On Petition for Review of an Order of the Board of Immigration Appeals Argued and Submitted December 10, 2010 Pasadena, California
MOLLY C. DWYER, CLERK U.S. COURT OF APPEALS
Before: PREGERSON and M. SMITH, Circuit Judges, and HOLLAND, Senior District Judge.*fn2
Petitioner Yagya Murti Bhandari, a native and citizen of Nepal, seeks review of the Board of Immigration Appeals' (BIA) order dated August 31, 2006, which adopted and affirmed the Immigration Judge's (IJ) decision to deny Bhandari asylum, withholding of removal, and protection under the Convention Against Torture (CAT). In addition, Bhandari appeals the BIA's order dated January 30, 2007, which denied his motion to reopen, and he requests we take judicial notice of materials not included in the administrative record. Because the pertinent facts and procedural history are familiar to the parties, we recite them here only as necessary to explain our decision. We have jurisdiction pursuant to 8 U.S.C. § 1252(a)(1). We deny Bhandari's petition and application for judicial notice.

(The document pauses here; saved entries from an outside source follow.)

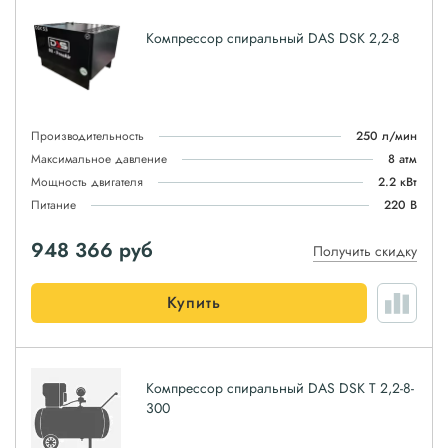
Компрессор спиральный DAS DSK 2,2-8
Производительность
250 л/мин
Максимальное давление
8 атм
Мощность двигателя
2.2 кВт
Питание
220 В
948 366
руб
Получить скидку
Купить
Компрессор спиральный DAS DSK T 2,2-8-
300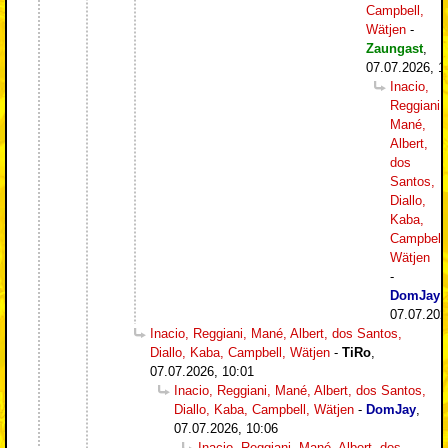
Campbell,
Wätjen
-
Zaungast
,
07.07.2026, 1
Inacio,
Reggiani,
Mané,
Albert,
dos
Santos,
Diallo,
Kaba,
Campbell,
Wätjen
-
DomJay
,
07.07.202
Inacio, Reggiani, Mané, Albert, dos Santos,
Diallo, Kaba, Campbell, Wätjen
-
TiRo
,
07.07.2026, 10:01
Inacio, Reggiani, Mané, Albert, dos Santos,
Diallo, Kaba, Campbell, Wätjen
-
DomJay
,
07.07.2026, 10:06
Inacio, Reggiani, Mané, Albert, dos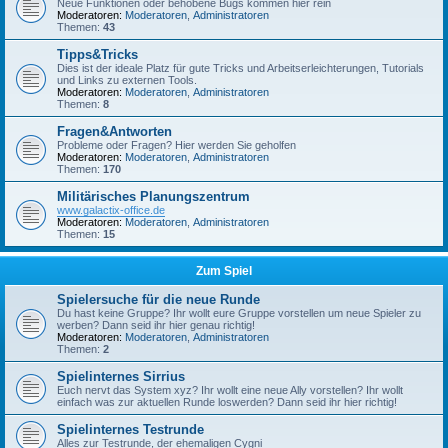
Neue Funktionen oder behobene Bugs kommen hier rein
Moderatoren:
Moderatoren
,
Administratoren
Themen:
43
Tipps&Tricks
Dies ist der ideale Platz für gute Tricks und Arbeitserleichterungen, Tutorials
und Links zu externen Tools.
Moderatoren:
Moderatoren
,
Administratoren
Themen:
8
Fragen&Antworten
Probleme oder Fragen? Hier werden Sie geholfen
Moderatoren:
Moderatoren
,
Administratoren
Themen:
170
Militärisches Planungszentrum
www.galactix-office.de
Moderatoren:
Moderatoren
,
Administratoren
Themen:
15
Zum Spiel
Spielersuche für die neue Runde
Du hast keine Gruppe? Ihr wollt eure Gruppe vorstellen um neue Spieler zu
werben? Dann seid ihr hier genau richtig!
Moderatoren:
Moderatoren
,
Administratoren
Themen:
2
Spielinternes Sirrius
Euch nervt das System xyz? Ihr wollt eine neue Ally vorstellen? Ihr wollt
einfach was zur aktuellen Runde loswerden? Dann seid ihr hier richtig!
Spielinternes Testrunde
Alles zur Testrunde, der ehemaligen Cygni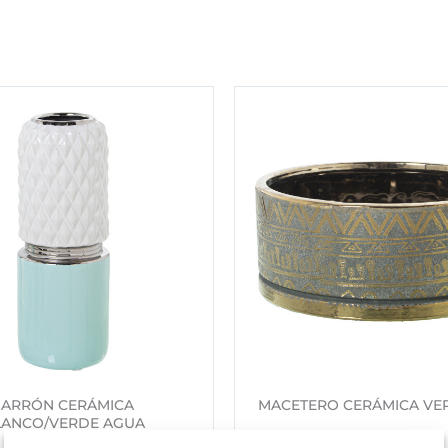
JARRÓN CERÁMICA
MACETERO CERÁMICA VE
LANCO/VERDE AGUA
18,92
€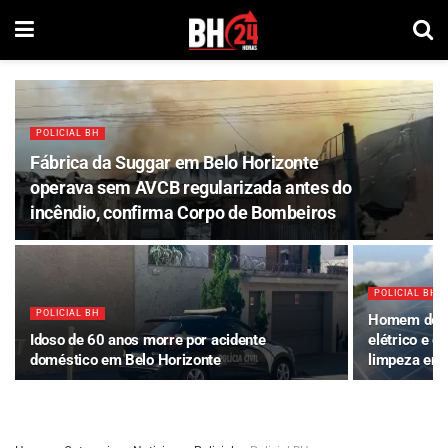
POLICIAL BH
Fábrica da Suggar em Belo Horizonte
operava sem AVCB regularizada antes do
incêndio, confirma Corpo de Bombeiros
POLICIAL BH
POLICIAL BH
Homem de 56
Idoso de 60 anos morre por acidente
elétrico e c
doméstico em Belo Horizonte
limpeza em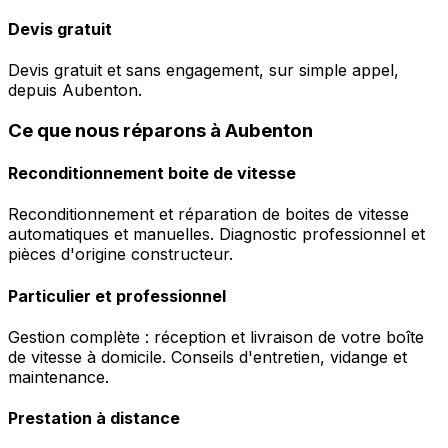
Devis gratuit
Devis gratuit et sans engagement, sur simple appel,
depuis Aubenton.
Ce que nous réparons à Aubenton
Reconditionnement boite de vitesse
Reconditionnement et réparation de boites de vitesse
automatiques et manuelles. Diagnostic professionnel et
pièces d'origine constructeur.
Particulier et professionnel
Gestion complète : réception et livraison de votre boîte
de vitesse à domicile. Conseils d'entretien, vidange et
maintenance.
Prestation à distance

First, Bhandari presents neither the "existence of changed circumstances" material to his application nor any extraordinary justification to excuse exceeding the one-year filing deadline for asylum set forth in 8 U.S.C. § 1158(a)(2)(B). See Taslimi v. Holder, 590 F.3d 981, 984 (9th Cir. 2010). The increased influence of Maoists in Nepal, their harassing and violent behavior, and the targeting of Bhandari's business-factors which Petitioner proffers to excuse his delay-all existed prior to Bhandari's arrival in America. Likewise, the 2005 Country Report, on which Bhandari relies heavily, indicates that the Maoist insurgency "intensified since its inception in 1996"-eight years before Bhandari left Nepal. While Bhandari also urges us to consider the 2006 Country Report, it is not part of the Administrative Record and is not properly before us. See Fisher v. INS, 79 F.3d 955, 963 (9th Cir. 1996) (en banc). Accordingly, we find no error in the IJ's determination that Bhandari's asylum claim was untimely.
Turning to the merits of Bhandari's request for withholding of removal, we likewise find no error on the part of the IJ. Even assuming that Bhandari's family's democratic values, high social caste, and Hinduism constituted a "social group" for purposes of 8 C.F.R. § 208.16(b)(1)(i), Molina-Estrada v. INS, 293 F.3d 1089, 1095 (9th Cir. 2002), the evidence fails to show that his family was singled out for persecution by the Maoists. Although the bombing of a bus owned by Bhandari appears at first blush to be evidence of persecution, the record reveals that the bus was targeted because it was operated in defiance of a general strike, not because of any traits particular to Petitioner. Bhandari's plans to return to Nepal, his sending his family back to that country, and his testimony that Maoist threats were not directed toward him do not compel us to conclude that he subjectively feared future persecution. See id. at 1093, 1095-96.
Although Bhandari claims he is entitled to CAT relief because he was "subjected to the most unimaginable mental torture which resulted in long term medical treatment for him and forced him to stay away from his family for the last two and a half years,"the record reveals neither torture nor acquiescence by the Nepalese government. See 8 C.F.R. § 208.18(a)(1); Zheng v. Ashcroft, 332 F.3d 1186, 1194 (9th Cir. 2003). The evidence shows that while the Maoists occasionally attempted to extort money from business owners, Bhandari never sought government assistance to remedy this problem. Accordingly, the IJ correctly denied CAT relief.
Finally, the BIA did not abuse its discretion in denying Bhandari's motion to reopen. Although Bhandari timely raised the issue before the BIA, the evidence he proffered in support of the claim failed to show how his attorney's purported ineffective assistance affected the outcome of his case. See Rojas-Garcia v. Ashcroft, 339 F.3d 814, 826 (9th Cir. 2003).
For the foregoing reasons, we deny Bhandari's petition for review. We also deny his request that we take judicial notice of certain materials outside the administrative record.